- ASSIGNED TASK
Output verbatim the line with "Privaatsus poliitika (297, 1033)" together with every line beneath it, ending at the last line of the entries.

==== GIVEN DATA ====

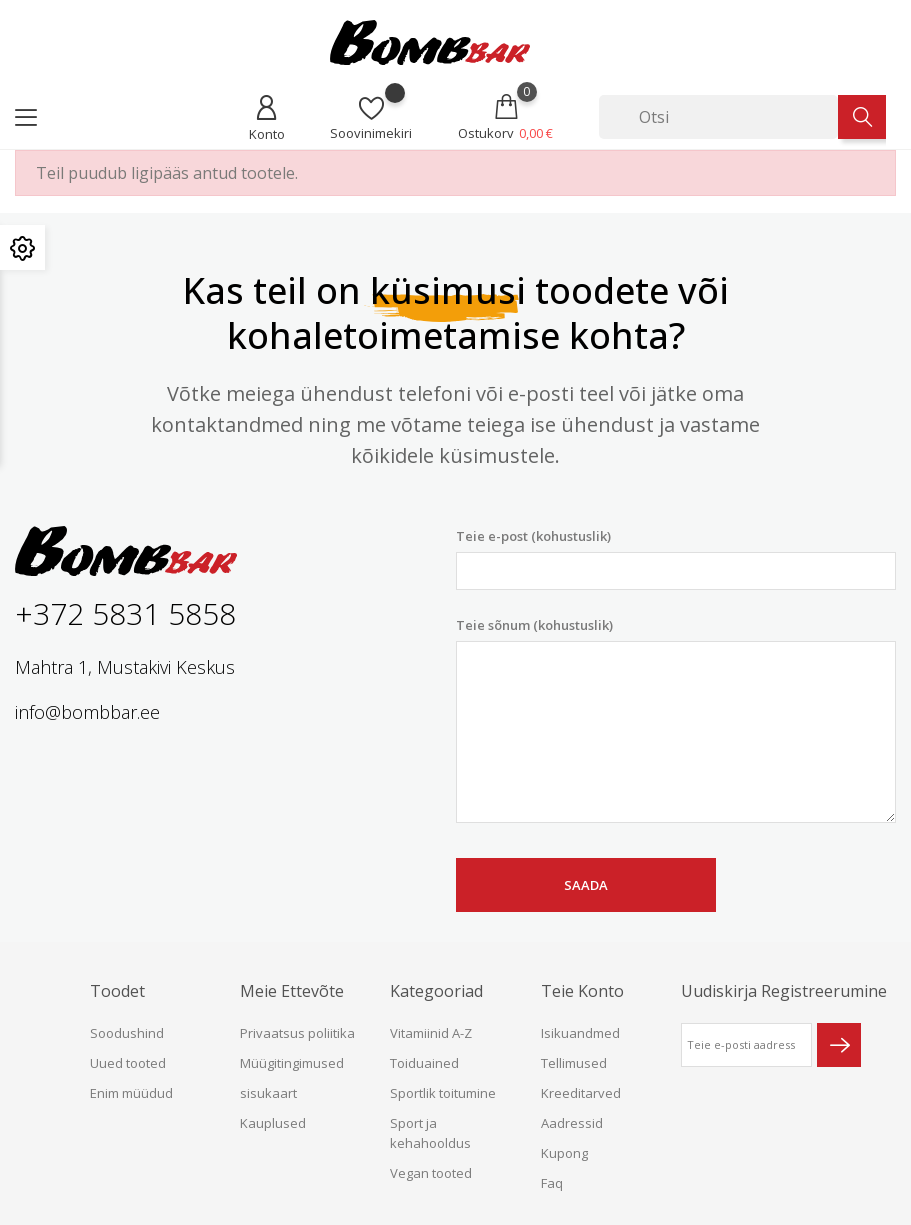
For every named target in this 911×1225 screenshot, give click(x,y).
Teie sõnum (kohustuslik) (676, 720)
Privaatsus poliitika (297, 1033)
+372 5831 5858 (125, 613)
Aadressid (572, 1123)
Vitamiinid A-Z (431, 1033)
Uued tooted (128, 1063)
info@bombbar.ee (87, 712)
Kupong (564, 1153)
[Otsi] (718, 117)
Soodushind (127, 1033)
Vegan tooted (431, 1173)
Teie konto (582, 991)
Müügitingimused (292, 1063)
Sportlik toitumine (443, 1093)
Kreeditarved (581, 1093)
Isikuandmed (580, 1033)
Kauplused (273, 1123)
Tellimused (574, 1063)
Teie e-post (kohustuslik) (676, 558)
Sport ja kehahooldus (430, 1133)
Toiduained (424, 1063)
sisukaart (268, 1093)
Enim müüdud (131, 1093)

====

- ANSWER SPACE
Privaatsus poliitika (297, 1033)
+372 5831 5858 (125, 613)
Aadressid (572, 1123)
Vitamiinid A-Z (431, 1033)
Uued tooted (128, 1063)
info@bombbar.ee (87, 712)
Kupong (564, 1153)
[Otsi] (718, 117)
Soodushind (127, 1033)
Vegan tooted (431, 1173)
Teie konto (582, 991)
Müügitingimused (292, 1063)
Sportlik toitumine (443, 1093)
Kreeditarved (581, 1093)
Isikuandmed (580, 1033)
Kauplused (273, 1123)
Tellimused (574, 1063)
Teie e-post (kohustuslik) (676, 558)
Sport ja kehahooldus (430, 1133)
Toiduained (424, 1063)
sisukaart (268, 1093)
Enim müüdud (131, 1093)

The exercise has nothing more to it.